• **Exercise objective**
Beginning with the line that contains "надежности в области реле и низковольтной", transcribe every line through the end of the entries exactly as written, and reproduce nothing else.

• **Input for this task**
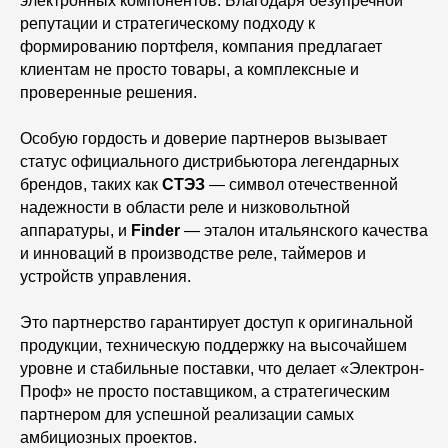
электронных компонентов. Благодаря безупречной
репутации и стратегическому подходу к
формированию портфеля, компания предлагает
клиентам не просто товары, а комплексные и
проверенные решения.
Особую гордость и доверие партнеров вызывает
статус официального дистрибьютора легендарных
брендов, таких как
СТЭЗ
— символ отечественной
надежности в области реле и низковольтной
аппаратуры, и
Finder
— эталон итальянского качества
и инноваций в производстве реле, таймеров и
устройств управления.
Это партнерство гарантирует доступ к оригинальной
продукции, техническую поддержку на высочайшем
уровне и стабильные поставки, что делает «Электрон-
Проф» не просто поставщиком, а стратегическим
партнером для успешной реализации самых
амбициозных проектов.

• **Response to the exercise**
надежности в области реле и низковольтной
аппаратуры, и
Finder
— эталон итальянского качества
и инноваций в производстве реле, таймеров и
устройств управления.
Это партнерство гарантирует доступ к оригинальной
продукции, техническую поддержку на высочайшем
уровне и стабильные поставки, что делает «Электрон-
Проф» не просто поставщиком, а стратегическим
партнером для успешной реализации самых
амбициозных проектов.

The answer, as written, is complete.